Improving spatial resolution of the moment rate function in regions of high slip determined from finite fault inversions

Abstract:

Finite fault inversions attempt to resolve the spatial distribution of the moment rate function per unit area using seismic observations. However, the observational and synthetic limitations that exist due to the station distribution and frequency content of signals that can be modeled imply that various simplifications to the source representation need to be made in order to stabilize the inversions. These simplifications inevitably affect the final results, though it is largely unknown how serious the regularization can be.
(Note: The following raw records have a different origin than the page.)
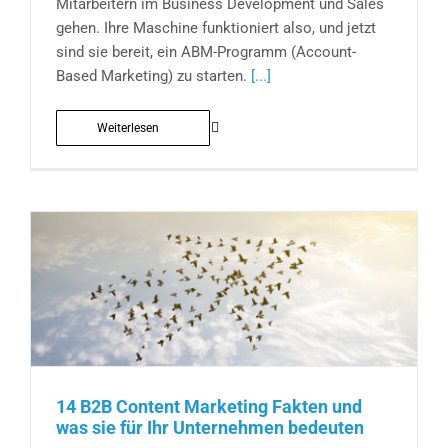
Mitarbeitern im Business Development und Sales
gehen. Ihre Maschine funktioniert also, und jetzt
sind sie bereit, ein ABM-Programm (Account-
Based Marketing) zu starten.
[...]
Weiterlesen
14 B2B Content Marketing Fakten und
was sie für Ihr Unternehmen bedeuten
Here, we explore the effects caused by a pre-assumed slip rate function using synthetic data from the Source Inversion Validation (SIV) produced by a crack-like spontaneous dynamic rupture embedded in a layered, elastic medium. Thus we have exact Green’s functions, which allow us to consider only the effects of varying the slip rate function. We study the effect of three different inverted slip rate functions: i) asymmetric cosine functions; ii) modified Yoffe functions and iii) no negative functions within given time windows. The first approach has been used routinely in finite fault inversions and the second one is characteristic of dynamic simulations. We perform the inversions using the first two cases with a simulated annealing algorithm and attempt to answer whether the ideal synthetic data can differentiate between them. The last one has the inverted slip rate function with the least a priori constraints but uses many more free parameters. It is inverted using the newly developed Projected Landweber (PL) method and we will explore its dependence on the choice of the initial model and the bandwidth of signals.